When asked what Woodruff learned of Professor Hejhal through a recent lunch, she said his vast and historical knowledge.

“He told us about his experiences teaching in Sweden,” she explained, “additionally, he gave us insight on how the University and CSE has changed over the years.”

Hejhal has taught mathematics courses at the University of Minnesota since 1978.

When Nogosek, now a junior in electrical engineering, has lunches with faculty, he brings along his friend and CSE student Carson Abrahamson. They tend to talk to their professors about their specific research and then get advice moving forward. 

“The conversation normally starts with us asking about background and research, but after that it will be pretty natural,” Nogosek said. “Normally, they will ask us why we are choosing to study electrical engineering.”

Other times, professors may talk more about their personal life.

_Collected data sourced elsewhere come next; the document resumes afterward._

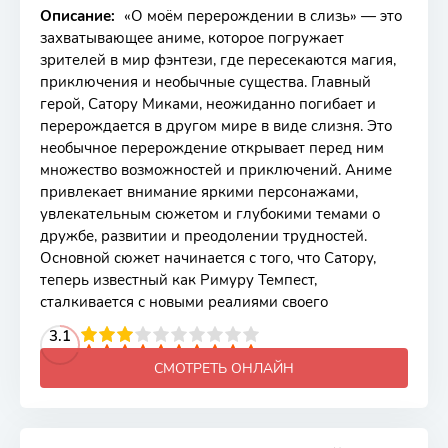
Описание:
«О моём перерождении в слизь» — это
захватывающее аниме, которое погружает
зрителей в мир фэнтези, где пересекаются магия,
приключения и необычные существа. Главный
герой, Сатору Миками, неожиданно погибает и
перерождается в другом мире в виде слизня. Это
необычное перерождение открывает перед ним
множество возможностей и приключений. Аниме
привлекает внимание яркими персонажами,
увлекательным сюжетом и глубокими темами о
дружбе, развитии и преодолении трудностей.
Основной сюжет начинается с того, что Сатору,
теперь известный как Римуру Темпест,
сталкивается с новыми реалиями своего
2
3
4
3.1
5
6
7
8
9
10
СМОТРЕТЬ ОНЛАЙН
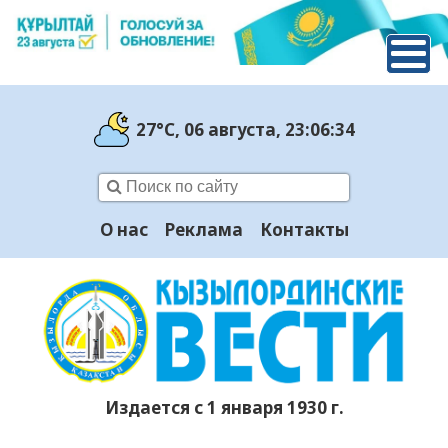
27°C
, 06 августа
, 23:06:35
О нас
Реклама
Контакты
Издается с 1 января 1930 г.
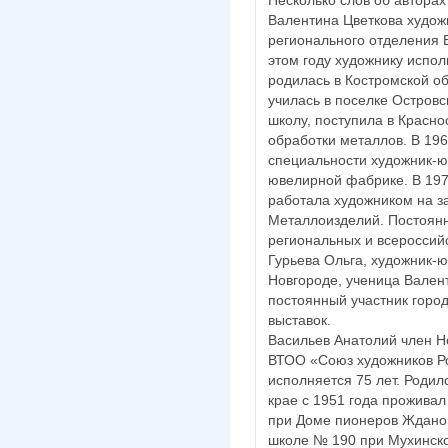
Валентина Цветкова худож
регионального отделения 
этом году художнику испо
родилась в Костромской о
училась в поселке Островс
школу, поступила в Красн
обработки металлов. В 196
специальности художник-ю
ювелирной фабрике. В 197
работала художником на з
Металлоизделий. Постоянн
региональных и всероссийс
Гурьева Ольга, художник-ю
Новгороде, ученица Вален
постоянный участник город
выставок.
Васильев Анатолий член Н
ВТОО «Союз художников Ро
исполняется 75 лет. Роди
крае с 1951 года проживал
при Доме пионеров Жданов
школе № 190 при Мухинско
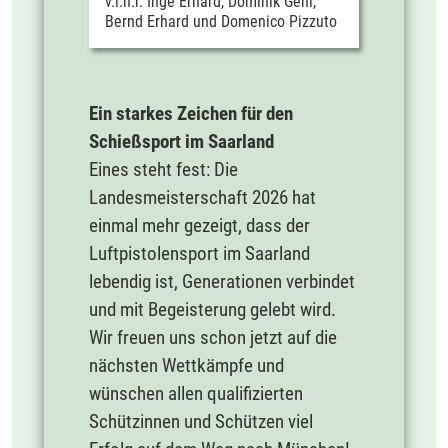
v.l.n.r. Inge Erhard, Dominik Gehl,
Bernd Erhard und Domenico Pizzuto
Ein starkes Zeichen für den
Schießsport im Saarland
Eines steht fest: Die
Landesmeisterschaft 2026 hat
einmal mehr gezeigt, dass der
Luftpistolensport im Saarland
lebendig ist, Generationen verbindet
und mit Begeisterung gelebt wird.
Wir freuen uns schon jetzt auf die
nächsten Wettkämpfe und
wünschen allen qualifizierten
Schützinnen und Schützen viel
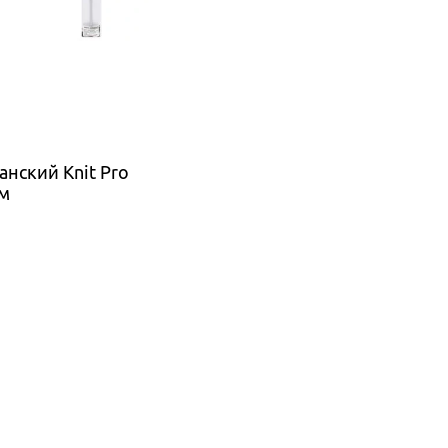
анский Knit Pro
см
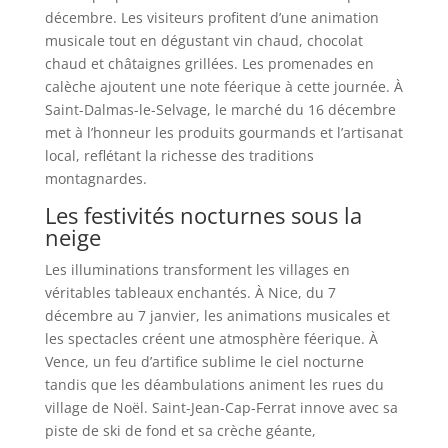
décembre. Les visiteurs profitent d’une animation
musicale tout en dégustant vin chaud, chocolat
chaud et châtaignes grillées. Les promenades en
calèche ajoutent une note féerique à cette journée. À
Saint-Dalmas-le-Selvage, le marché du 16 décembre
met à l’honneur les produits gourmands et l’artisanat
local, reflétant la richesse des traditions
montagnardes.
Les festivités nocturnes sous la
neige
Les illuminations transforment les villages en
véritables tableaux enchantés. À Nice, du 7
décembre au 7 janvier, les animations musicales et
les spectacles créent une atmosphère féerique. À
Vence, un feu d’artifice sublime le ciel nocturne
tandis que les déambulations animent les rues du
village de Noël. Saint-Jean-Cap-Ferrat innove avec sa
piste de ski de fond et sa crèche géante,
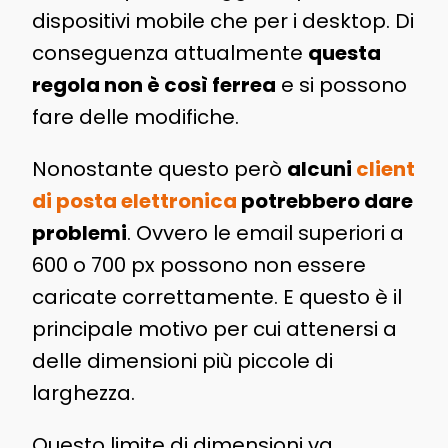
dispositivi mobile che per i desktop. Di
conseguenza attualmente
questa
regola non è così ferrea
e si possono
fare delle modifiche.
Nonostante questo però
alcuni
client
di posta elettronica
potrebbero dare
problemi
. Ovvero le email superiori a
600 o 700 px possono non essere
caricate correttamente. E questo è il
principale motivo per cui attenersi a
delle dimensioni più piccole di
larghezza.
Questo limite di dimensioni va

Nogosek learned that computer science professor James Moen drew cartoons away from the classroom.

“He told us about the book he’s writing and his life as a cartoonist and deciding on a whim to get his Ph.D.," Nogosek said. “He’s a very wholesome guy.”

After getting to know his professor on a personal level, Abrahamson recommends the program to each student “who is enthusiastic about getting to know their professor and the institution they’re studying at"—don't just do it for a free lunch, he added.

Semester-long impact

Each year, over 700 students participate in the University of Minnesota’s Take Your Professor to Lunch program and surveys show 94 percent of students said it had a positive impact on the rest of their semester in the course. 

According to survey results compiled by the undergraduate office, students “feel more self-motivated to work hard in the class by having a personal connection with the professor,” they were “able to ask two professors for letters of recommendation after having lunch with them,” and it helped them learn “more about the major and different things that I can do with my degree.”

After having lunch with Hejhal and her two classmates, Woodruff said it will now “be easier to approach him with questions about the course since we now know each other a little bit better.”
 
Hejhal finds the program beneficial as well.

He said it’s something different from the “normal 'professoring' activities and helps make UMN feel like a smaller, less impersonal, place. I’m all for that! Lunch was fun and I was delighted to be invited by my students. The small group size was perfect.”